When my first day of teaching after our extended spring break arrived, I settled into my home desk in the sunroom of our condo—an IKEA hack consisting of a wooden countertop placed on two small filing cabinets. I made sure the view behind me caught some plants and was angled away from the distracting table of disorganized art supplies. I got my 4th grader online with his teachers and closed the door. I put on my headset and clicked the link to a Zoom meeting I’d set up the day before.
One by one, the students joined our online classroom, filling up the Brady Bunch squares on my screen. I’d had a few months to learn their names, and to see who was doing well in the class and who was not. But I didn’t really know any of my students personally. They came to my classroom, bringing their backpacks and laptops and Stanley cups, but little else.
I asked everyone to let me know how they were doing. As each student spoke, their little box expanded to fill most of my laptop screen. And I could see not just their face, but where they were speaking from, both physically and metaphorically. One student was outside, an early spring wind whipping her hair and plastering it against the red barn wall behind her. One was slumped next to their unmade bed, reluctantly turning his camera on to speak, then quickly off again. One was in a gaming chair, one always showed up with a bath towel around his neck. One by one, I saw their bedrooms and living rooms and decks. I saw the art on their walls, met their pets, heard their families or roommates in the background.
And it was magical. My heart truly opened up. I finally saw that these students, who’d made it into a highly selective university, who’d been ejected from their normal college lives so abruptly, who were doing their best in a really messed up time in history, were special little snowflakes.
A student-centered sonder.
Why did it take Zoom and the pandemic for me to see the full humanity of my students? Maybe it was the repeated admonishments from the administration to have grace and kindness. Maybe it was the shift from students coming into my classroom to me being invited into their lives. Maybe I needed a concrete way to visualize the diverse contexts from which each student was participating in my class. Maybe I was finally growing up.
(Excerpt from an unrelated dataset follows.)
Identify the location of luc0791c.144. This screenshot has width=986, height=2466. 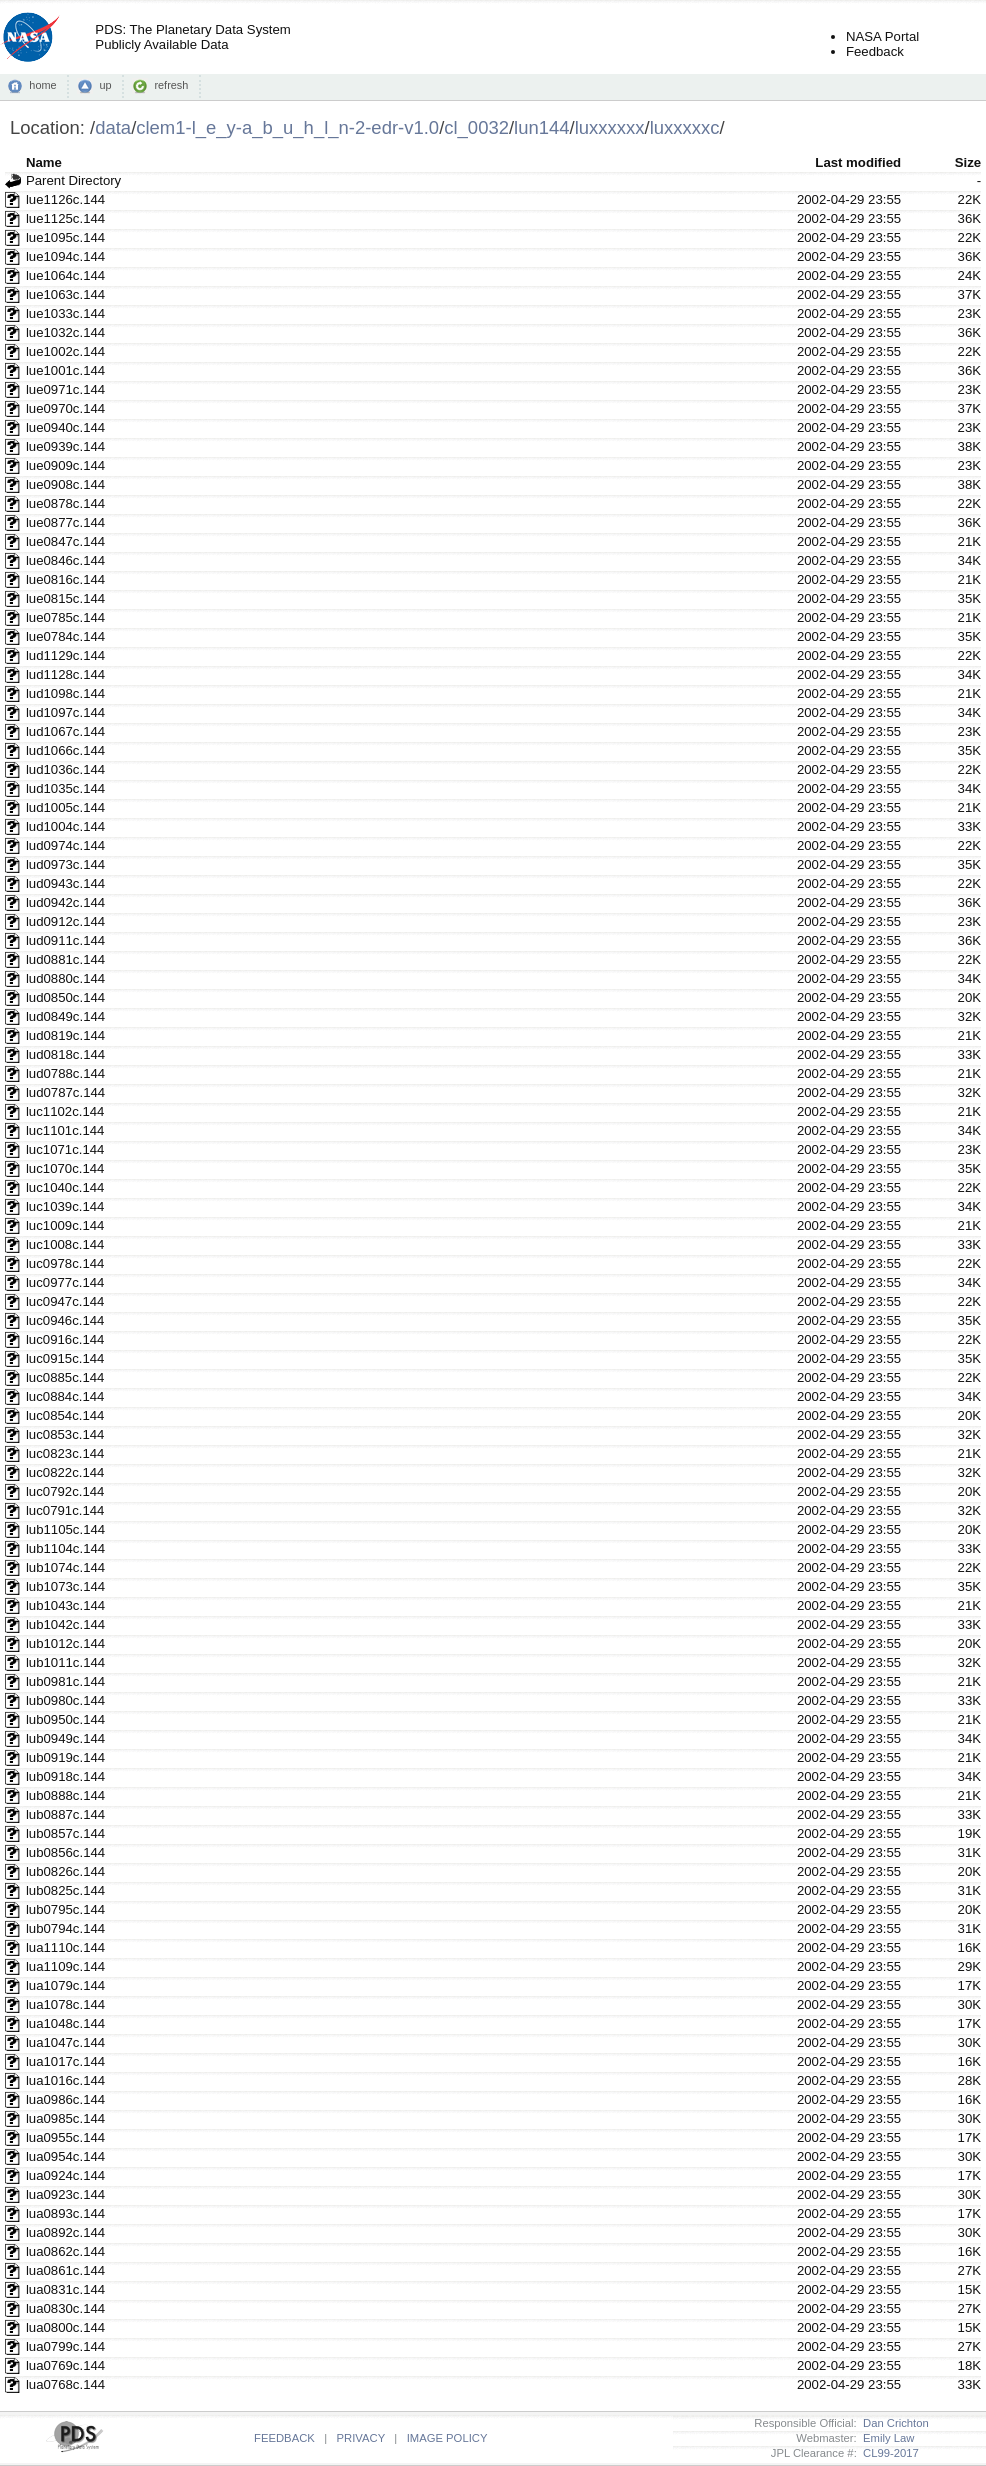
(65, 1510).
However it happened, this experience of sonder stuck with me, and it changed the way I taught.
Not entirely, though—I still never read my teaching evaluations.
Sonder. n. The realization that each random passerby is living a life as vivid and complex as your own — populated with their own ambitions, friends, routines, worries and inherited craziness — an epic story that continues invisibly around you like an anthill sprawling deep underground, with elaborate passageways to thousands of other lives that you'll never know existed, in which you might appear only once, as an extra sipping coffee in the background, as a blur of traffic passing on the highway, as a lighted window at dusk. (via the Dictionary of Obscure Sorrows)
https://thefora.org/index.php
https://www.reddit.com/r/Professors/
This brings me back! As a new semester approaches, I appreciate this reminder that students have rich and varied lives, real struggles and delights. Zooming during the shutdown gave us all an acute feeling of solidarity. We had pet happy hour on Friday afternoons, at the end of studio. I loved seeing their faces light up as they talked about and showed off their pets. Once, I was meeting with an undergrad student early in the morning, to coach him through his pending role as a reading discussion leader. He was sitting at a dining room table. He twisted the laptop to reveal his baby quietly chilling in a car seat. You never do know.